** AVAILABLE DATA follows **
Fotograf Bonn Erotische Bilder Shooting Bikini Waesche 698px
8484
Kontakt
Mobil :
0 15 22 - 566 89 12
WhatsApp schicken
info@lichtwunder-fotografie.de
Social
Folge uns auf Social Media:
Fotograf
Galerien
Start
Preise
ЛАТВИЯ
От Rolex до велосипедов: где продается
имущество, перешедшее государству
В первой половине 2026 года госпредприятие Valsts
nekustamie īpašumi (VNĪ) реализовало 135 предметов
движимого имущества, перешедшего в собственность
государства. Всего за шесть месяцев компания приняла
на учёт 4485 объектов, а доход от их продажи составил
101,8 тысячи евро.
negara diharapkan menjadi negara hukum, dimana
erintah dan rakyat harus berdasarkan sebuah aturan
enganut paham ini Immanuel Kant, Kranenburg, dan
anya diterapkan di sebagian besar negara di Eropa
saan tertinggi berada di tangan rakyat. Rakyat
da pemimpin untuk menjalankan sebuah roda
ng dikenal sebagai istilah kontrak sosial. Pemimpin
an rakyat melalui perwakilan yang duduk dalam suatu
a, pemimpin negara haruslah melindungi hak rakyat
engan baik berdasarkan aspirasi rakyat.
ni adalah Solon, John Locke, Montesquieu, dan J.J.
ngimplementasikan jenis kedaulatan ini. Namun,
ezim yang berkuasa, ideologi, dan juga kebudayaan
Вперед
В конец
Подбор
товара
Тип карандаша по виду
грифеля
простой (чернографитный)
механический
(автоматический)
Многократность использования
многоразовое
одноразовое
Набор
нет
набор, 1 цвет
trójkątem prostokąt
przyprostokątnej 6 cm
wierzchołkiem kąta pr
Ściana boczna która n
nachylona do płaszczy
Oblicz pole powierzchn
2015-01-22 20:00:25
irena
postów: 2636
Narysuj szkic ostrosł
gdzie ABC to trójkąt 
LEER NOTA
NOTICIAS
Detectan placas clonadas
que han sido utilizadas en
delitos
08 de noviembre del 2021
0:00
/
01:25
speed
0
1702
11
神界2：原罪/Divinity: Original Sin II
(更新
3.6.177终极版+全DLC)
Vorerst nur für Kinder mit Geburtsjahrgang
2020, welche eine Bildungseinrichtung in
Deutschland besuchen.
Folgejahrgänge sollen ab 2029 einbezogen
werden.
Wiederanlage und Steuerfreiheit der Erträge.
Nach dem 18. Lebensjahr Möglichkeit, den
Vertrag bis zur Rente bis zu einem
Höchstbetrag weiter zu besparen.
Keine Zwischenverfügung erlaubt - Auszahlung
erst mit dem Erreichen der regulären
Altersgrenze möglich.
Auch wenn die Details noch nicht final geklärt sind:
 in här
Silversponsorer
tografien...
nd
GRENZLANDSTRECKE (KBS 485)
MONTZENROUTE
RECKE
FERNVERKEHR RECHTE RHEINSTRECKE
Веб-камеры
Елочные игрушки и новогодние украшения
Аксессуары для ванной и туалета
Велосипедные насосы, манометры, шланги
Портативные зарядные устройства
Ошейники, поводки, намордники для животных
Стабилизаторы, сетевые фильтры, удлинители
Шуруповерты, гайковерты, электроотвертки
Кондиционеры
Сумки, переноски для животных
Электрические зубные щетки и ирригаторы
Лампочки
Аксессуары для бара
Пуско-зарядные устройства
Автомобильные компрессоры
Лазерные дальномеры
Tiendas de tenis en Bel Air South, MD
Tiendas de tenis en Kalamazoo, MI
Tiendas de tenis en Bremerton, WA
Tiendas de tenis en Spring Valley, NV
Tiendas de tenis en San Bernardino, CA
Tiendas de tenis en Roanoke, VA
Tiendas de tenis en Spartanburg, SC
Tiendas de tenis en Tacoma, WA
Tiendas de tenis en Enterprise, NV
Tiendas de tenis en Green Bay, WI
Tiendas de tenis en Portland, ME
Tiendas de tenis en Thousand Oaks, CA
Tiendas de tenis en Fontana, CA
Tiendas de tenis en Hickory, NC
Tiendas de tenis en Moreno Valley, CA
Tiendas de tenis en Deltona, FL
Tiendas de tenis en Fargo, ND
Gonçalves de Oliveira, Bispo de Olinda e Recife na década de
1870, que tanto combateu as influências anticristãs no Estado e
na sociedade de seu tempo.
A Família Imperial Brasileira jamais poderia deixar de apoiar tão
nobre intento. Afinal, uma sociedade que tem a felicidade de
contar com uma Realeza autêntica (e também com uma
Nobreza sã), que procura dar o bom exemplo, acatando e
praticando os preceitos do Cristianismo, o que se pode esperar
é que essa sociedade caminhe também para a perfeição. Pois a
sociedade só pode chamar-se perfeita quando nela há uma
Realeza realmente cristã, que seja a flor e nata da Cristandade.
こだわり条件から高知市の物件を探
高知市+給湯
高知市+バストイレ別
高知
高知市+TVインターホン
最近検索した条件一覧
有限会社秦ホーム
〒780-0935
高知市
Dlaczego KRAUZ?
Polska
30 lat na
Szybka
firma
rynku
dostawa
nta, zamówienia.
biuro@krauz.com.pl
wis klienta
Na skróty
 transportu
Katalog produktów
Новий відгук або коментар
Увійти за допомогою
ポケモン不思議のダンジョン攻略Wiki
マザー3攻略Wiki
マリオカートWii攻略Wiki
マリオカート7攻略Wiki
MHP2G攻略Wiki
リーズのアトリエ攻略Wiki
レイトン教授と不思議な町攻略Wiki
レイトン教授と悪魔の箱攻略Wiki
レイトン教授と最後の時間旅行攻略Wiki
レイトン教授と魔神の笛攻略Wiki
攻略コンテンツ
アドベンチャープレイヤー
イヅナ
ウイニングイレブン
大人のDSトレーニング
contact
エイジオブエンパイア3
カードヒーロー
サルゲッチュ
** End of AVAILABLE DATA **
* _WHAT IS BEING ASKED_
Whatever the number of entries above, each one is to be copied exactly.

* _RESPONSE AREA_
Fotograf Bonn Erotische Bilder Shooting Bikini Waesche 698px
8484
Kontakt
Mobil :
0 15 22 - 566 89 12
WhatsApp schicken
info@lichtwunder-fotografie.de
Social
Folge uns auf Social Media:
Fotograf
Galerien
Start
Preise
ЛАТВИЯ
От Rolex до велосипедов: где продается
имущество, перешедшее государству
В первой половине 2026 года госпредприятие Valsts
nekustamie īpašumi (VNĪ) реализовало 135 предметов
движимого имущества, перешедшего в собственность
государства. Всего за шесть месяцев компания приняла
на учёт 4485 объектов, а доход от их продажи составил
101,8 тысячи евро.
negara diharapkan menjadi negara hukum, dimana
erintah dan rakyat harus berdasarkan sebuah aturan
enganut paham ini Immanuel Kant, Kranenburg, dan
anya diterapkan di sebagian besar negara di Eropa
saan tertinggi berada di tangan rakyat. Rakyat
da pemimpin untuk menjalankan sebuah roda
ng dikenal sebagai istilah kontrak sosial. Pemimpin
an rakyat melalui perwakilan yang duduk dalam suatu
a, pemimpin negara haruslah melindungi hak rakyat
engan baik berdasarkan aspirasi rakyat.
ni adalah Solon, John Locke, Montesquieu, dan J.J.
ngimplementasikan jenis kedaulatan ini. Namun,
ezim yang berkuasa, ideologi, dan juga kebudayaan
Вперед
В конец
Подбор
товара
Тип карандаша по виду
грифеля
простой (чернографитный)
механический
(автоматический)
Многократность использования
многоразовое
одноразовое
Набор
нет
набор, 1 цвет
trójkątem prostokąt
przyprostokątnej 6 cm
wierzchołkiem kąta pr
Ściana boczna która n
nachylona do płaszczy
Oblicz pole powierzchn
2015-01-22 20:00:25
irena
postów: 2636
Narysuj szkic ostrosł
gdzie ABC to trójkąt 
LEER NOTA
NOTICIAS
Detectan placas clonadas
que han sido utilizadas en
delitos
08 de noviembre del 2021
0:00
/
01:25
speed
0
1702
11
神界2：原罪/Divinity: Original Sin II
(更新
3.6.177终极版+全DLC)
Vorerst nur für Kinder mit Geburtsjahrgang
2020, welche eine Bildungseinrichtung in
Deutschland besuchen.
Folgejahrgänge sollen ab 2029 einbezogen
werden.
Wiederanlage und Steuerfreiheit der Erträge.
Nach dem 18. Lebensjahr Möglichkeit, den
Vertrag bis zur Rente bis zu einem
Höchstbetrag weiter zu besparen.
Keine Zwischenverfügung erlaubt - Auszahlung
erst mit dem Erreichen der regulären
Altersgrenze möglich.
Auch wenn die Details noch nicht final geklärt sind:
 in här
Silversponsorer
tografien...
nd
GRENZLANDSTRECKE (KBS 485)
MONTZENROUTE
RECKE
FERNVERKEHR RECHTE RHEINSTRECKE
Веб-камеры
Елочные игрушки и новогодние украшения
Аксессуары для ванной и туалета
Велосипедные насосы, манометры, шланги
Портативные зарядные устройства
Ошейники, поводки, намордники для животных
Стабилизаторы, сетевые фильтры, удлинители
Шуруповерты, гайковерты, электроотвертки
Кондиционеры
Сумки, переноски для животных
Электрические зубные щетки и ирригаторы
Лампочки
Аксессуары для бара
Пуско-зарядные устройства
Автомобильные компрессоры
Лазерные дальномеры
Tiendas de tenis en Bel Air South, MD
Tiendas de tenis en Kalamazoo, MI
Tiendas de tenis en Bremerton, WA
Tiendas de tenis en Spring Valley, NV
Tiendas de tenis en San Bernardino, CA
Tiendas de tenis en Roanoke, VA
Tiendas de tenis en Spartanburg, SC
Tiendas de tenis en Tacoma, WA
Tiendas de tenis en Enterprise, NV
Tiendas de tenis en Green Bay, WI
Tiendas de tenis en Portland, ME
Tiendas de tenis en Thousand Oaks, CA
Tiendas de tenis en Fontana, CA
Tiendas de tenis en Hickory, NC
Tiendas de tenis en Moreno Valley, CA
Tiendas de tenis en Deltona, FL
Tiendas de tenis en Fargo, ND
Gonçalves de Oliveira, Bispo de Olinda e Recife na década de
1870, que tanto combateu as influências anticristãs no Estado e
na sociedade de seu tempo.
A Família Imperial Brasileira jamais poderia deixar de apoiar tão
nobre intento. Afinal, uma sociedade que tem a felicidade de
contar com uma Realeza autêntica (e também com uma
Nobreza sã), que procura dar o bom exemplo, acatando e
praticando os preceitos do Cristianismo, o que se pode esperar
é que essa sociedade caminhe também para a perfeição. Pois a
sociedade só pode chamar-se perfeita quando nela há uma
Realeza realmente cristã, que seja a flor e nata da Cristandade.
こだわり条件から高知市の物件を探
高知市+給湯
高知市+バストイレ別
高知
高知市+TVインターホン
最近検索した条件一覧
有限会社秦ホーム
〒780-0935
高知市
Dlaczego KRAUZ?
Polska
30 lat na
Szybka
firma
rynku
dostawa
nta, zamówienia.
biuro@krauz.com.pl
wis klienta
Na skróty
 transportu
Katalog produktów
Новий відгук або коментар
Увійти за допомогою
ポケモン不思議のダンジョン攻略Wiki
マザー3攻略Wiki
マリオカートWii攻略Wiki
マリオカート7攻略Wiki
MHP2G攻略Wiki
リーズのアトリエ攻略Wiki
レイトン教授と不思議な町攻略Wiki
レイトン教授と悪魔の箱攻略Wiki
レイトン教授と最後の時間旅行攻略Wiki
レイトン教授と魔神の笛攻略Wiki
攻略コンテンツ
アドベンチャープレイヤー
イヅナ
ウイニングイレブン
大人のDSトレーニング
contact
エイジオブエンパイア3
カードヒーロー
サルゲッチュ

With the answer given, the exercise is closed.